Undemocratic Lisbon Treaty
- After the Irish referendum against the Lisbon Treaty, June 2008
Eurosceptic Members of the European Parliament setting symbols
A final issue which attracted my intention was the Lisbon Treaty and the various way of expressing one’s discontentment with the way in which the Lisbon Treaty and, while we are at it, the European Constitution was forced upon the European citizens. Voting for a Eurosceptic party would lead people to believe they vote ‘no’ to an undemocratic Union that seemingly ratifies everything through backdoors and Europhile strategies anyway, as was proven again by the Lisbon Treaty.
It first has to be pointed out that the Lisbon Treaty is very explicit in its intentions to make the European Union more democratic. Amongst others, the European Parliament would be involved even further in decision-making, which would indeed give more power to the MEPs people will be voting for in June. Moreover, the Lisbon Treaty would introduce a withdrawal possibility for member states too. As leaving the EU seems to be the goal of a number of Eurosceptic parties, with the UK Independence Party in the front row here, I was left wondering why Eurosceptic parties can be against the possibly only legal possibility to achieve their goal ?
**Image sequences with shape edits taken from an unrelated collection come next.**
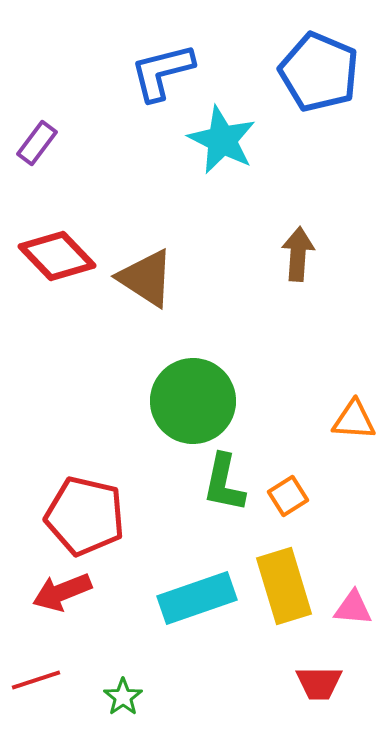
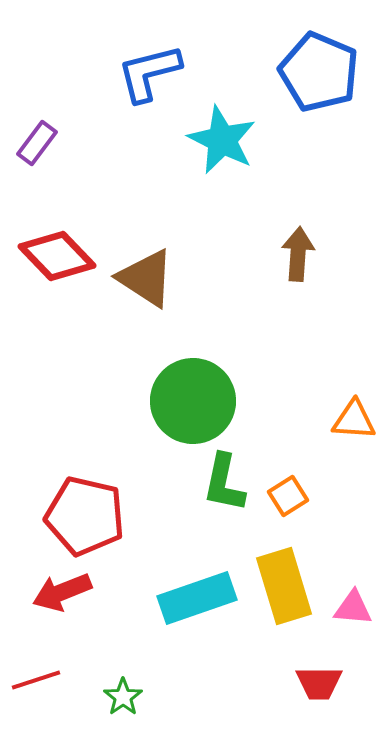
blue L-shape: moved 13 px left, 1 px down
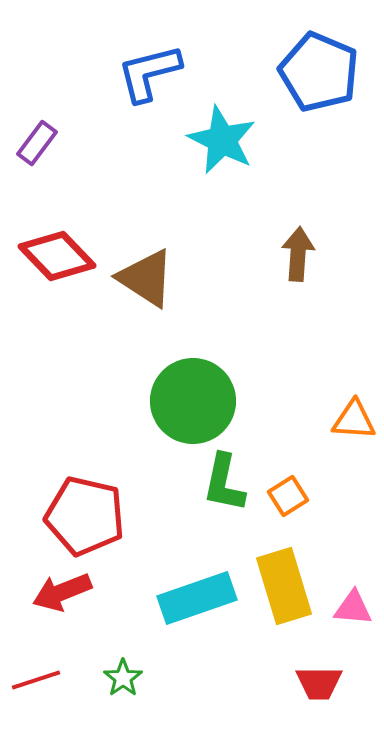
green star: moved 19 px up
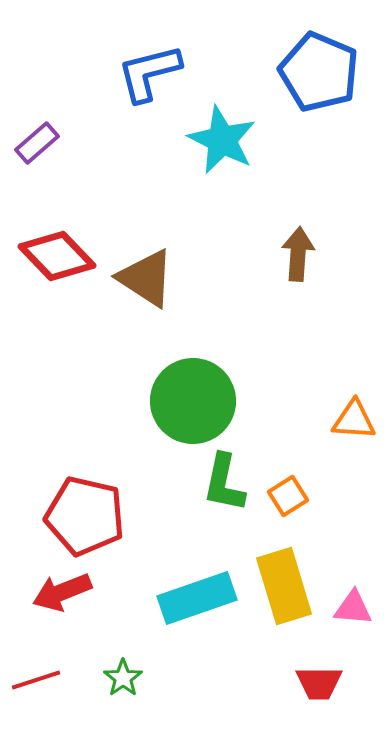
purple rectangle: rotated 12 degrees clockwise
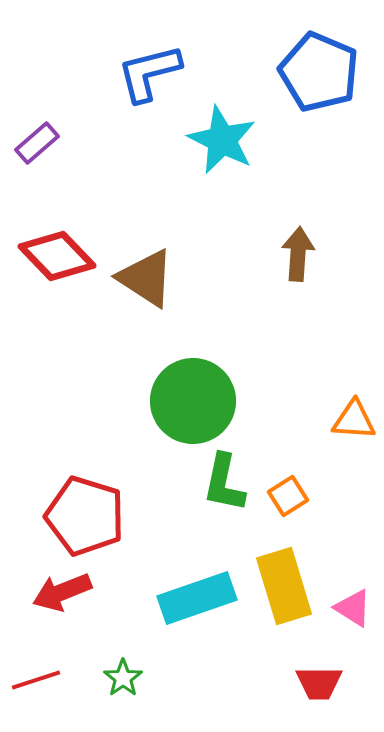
red pentagon: rotated 4 degrees clockwise
pink triangle: rotated 27 degrees clockwise
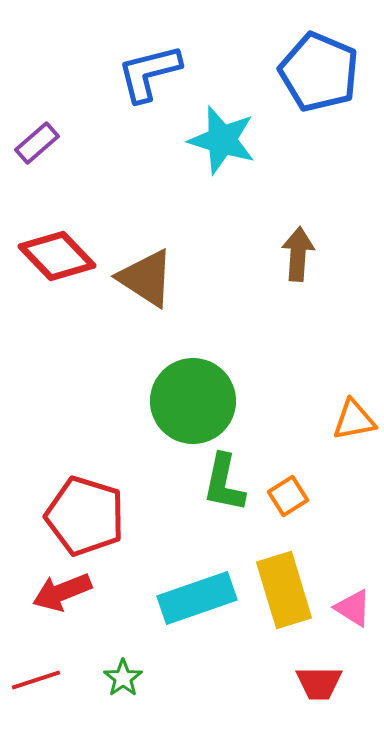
cyan star: rotated 10 degrees counterclockwise
orange triangle: rotated 15 degrees counterclockwise
yellow rectangle: moved 4 px down
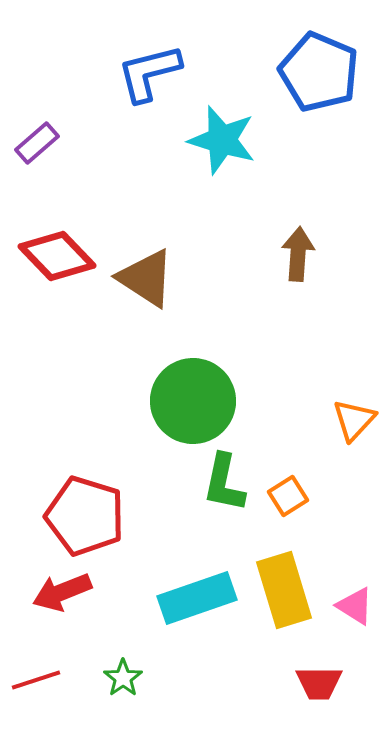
orange triangle: rotated 36 degrees counterclockwise
pink triangle: moved 2 px right, 2 px up
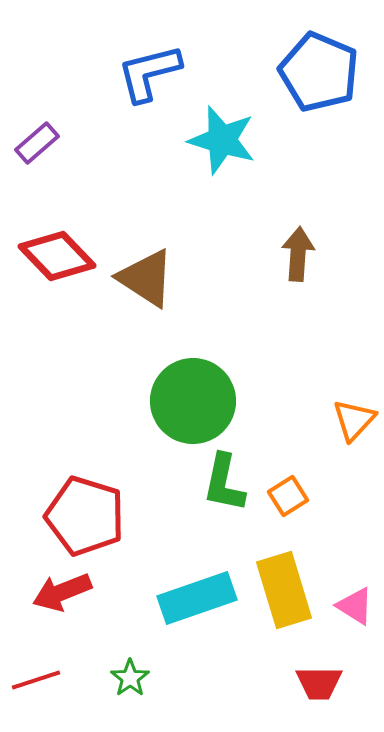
green star: moved 7 px right
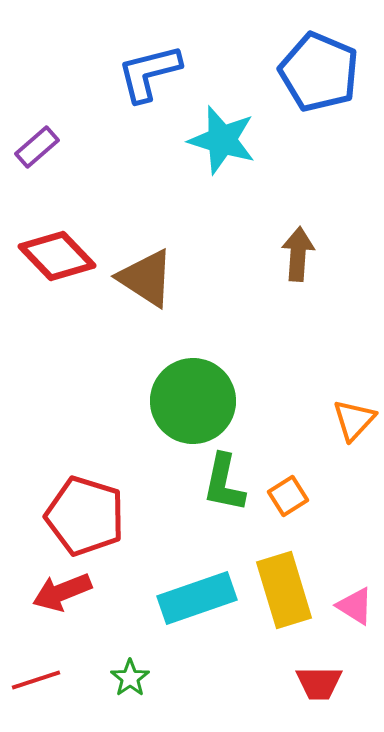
purple rectangle: moved 4 px down
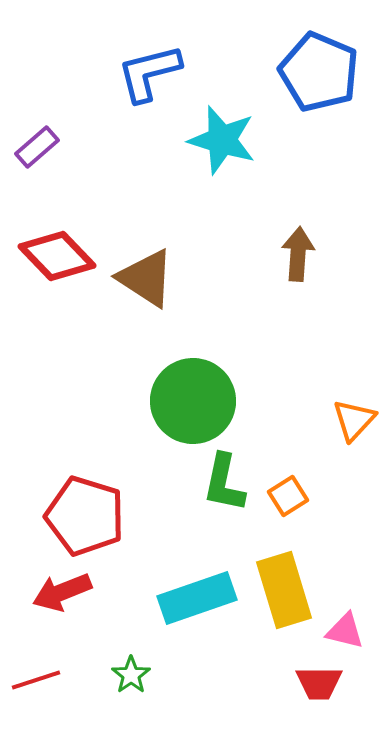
pink triangle: moved 10 px left, 25 px down; rotated 18 degrees counterclockwise
green star: moved 1 px right, 3 px up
The different arguments presented above led me to believe that here too, populist claims certainly are not hard to make when elections are coming up, but they are perhaps harder to sustain afterwards. Moreover, a basic knowledge of the European Union could provide voters with insights that the role of Eurosceptic parties can be very different in Brussels from its role at home. Perhaps the primary role of all European parties should be to inform their electorate correctly about the role they can play within the European Parliament. In my view, the famous distance between Brussels and the European citizens is not correlated with the people’s interest in its institutions, a card which Eurosceptic parties often tend to play. It just needs time, courage and willingness to explain the system. Although not very attractive at first sight, this might be the most sustainable way of attracting and keeping voters. Eurosceptic parties, on their part, could benefit from developing a common, Europe-wide strategy, although setting up a meeting to discuss this might be against Eurosceptic values, of course.